La défaite de la vague révolutionnaire du prolétariat de 1917-23 ne signifie pas que la révolution prolétarienne soit impossible. Au contraire, presque 80 ans plus tard, le capi­talisme a prouvé, guerre après guerre, bar­barie après barbarie, qu'il ne peut sortir du bourbier historique de sa décadence. Et le prolétariat mondial a dépassé la nuit de la contre-révolution, débutant malgré ses limi­tations un nouveau cours ouvert vers des af­frontements de classe décisifs, vers une nouvelle tentative révolutionnaire. Dans ce nouvel assaut mondial contre le capitalisme, la classe ouvrière devra, pour pouvoir triom­pher, s'approprier les leçons de ce qui cons­titue sa principale expérience historique. Il est de la responsabilité de ses minorités ré­volutionnaires d'abandonner le dogmatisme et le sectarisme pour pouvoir discuter et clarifier le bilan indispensable de cette ex­périence.

Etsoem



[1] Le retrait des troupes allemandes de leurs positions en France et en Belgique coûta 378 000 hommes à la Grande-Bretagne et 750 000 à la France.

[2] La défaite idéologique du prolétariat en 1914 n'avait pas été une défaite physique, ce qui explique que réapparaissent immédiatement les grèves, les assemblées, la solidarité... Celle de 1939, par contre, est complète, joignant la défaite physique (l'écrasement de la vague révolutionnaire) à la défaite idéologique (l'antifascisme).

[3] Cf. « De l’austromarxisme à l’austrofascisme », Revue Internationale, n° 10.

[4] Cf. « Il y a 70 ans, la révolution en Allemagne », Revue Internationale, n° 55 et 56.

[5] Hésitations qui malheureusement touchèrent aussi les révolutionnaires. Cf. noire brochure La Gauche hollandaise.

[6] Cf. «r L'Isolement est la mort de la révolution », Revue Internationale, n° 75.

[7] Cité par Edouard Dolléans, Histoire du mouvement ouvrier.

[8] Cf. « Révolution et contre-révolution en Italie », Revue Internationale, n° 2 et 3.

[9] Cf. Bilan de 70 ans de "libération nationale', Revue Internationale, n° 66

[10] Cf. « Bilan de 70 ans de "libération nationale" », Revue Internationale, n° 66

[11] En France, ce n'est que dans la partie <r vaincue » (l'Alsace et la Lorraine) qu'éclatèrent des grèves importantes en novembre 1918 (dans les chemins de fer et les mines) et qu'il y eut des Conseils de soldats.

[12] Le pays capitaliste le plus faible, celui qui perd la guerre, est précisément celui qui l'avait déclarée, ce qui permet à la bourgeoisie de renforcer le chauvinisme par des campagnes sur les « indemnités de guerre ».

[13] Même les groupes révolutionnaires qui tirèrent le bilan le plus sérieux et lucide de cette vague révolutionnaire se trompèrent sur cette question ; ce qui fut le cas par exemple de la Gauche communiste de France qui attendait de la Seconde Guerre mondiale une nouvelle vague révolutionnaire.

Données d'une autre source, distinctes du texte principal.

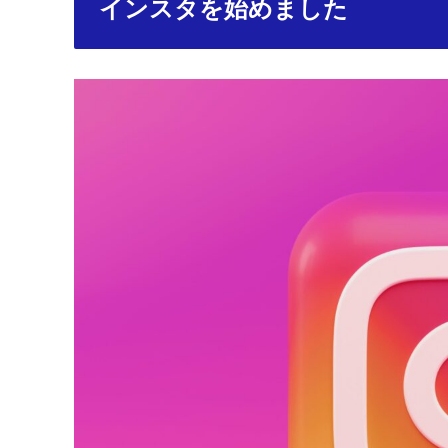
インスタを始めました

[14] Dans notre brochure Russie 1917, début de la révolution mondiale, nous montrons d'une part, que la Russie n'était pas un pays si en retard (5e puissance industrielle au niveau mondial), et que d'autre part, le fait qu'elle ait été en avant par rapport au reste du prolétariat ne peut être attribué à ce supposé « retard » du capitalisme russe, mais plutôt au fait que, la révolution surgissant de la guerre, la bourgeoisie mondiale n'a pas pu venir en aide à la bourgeoisie russe (de la même façon qu'elle put le faire en 1918-20 durant la «guerre civile »)t ceci ajouté à l'absence d'amortisseurs sociaux (syndicats, démocratie...) du tsarisme.

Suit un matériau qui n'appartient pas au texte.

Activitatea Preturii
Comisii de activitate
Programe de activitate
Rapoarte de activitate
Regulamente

[15] Nous avons exposé notre critique de cette « théorie du maillon le plus faible » dans « Le prolétariat d'Europe occidentale au centre de la généralisation de la lutte de classes », et dans « A propos de la théorie du maillon le plus faible », Revue Internationale n° 31 et 37.

[16] Comme on le vit dans la Révolution russe elle-même (Cf. Revue Internationale, n° 75).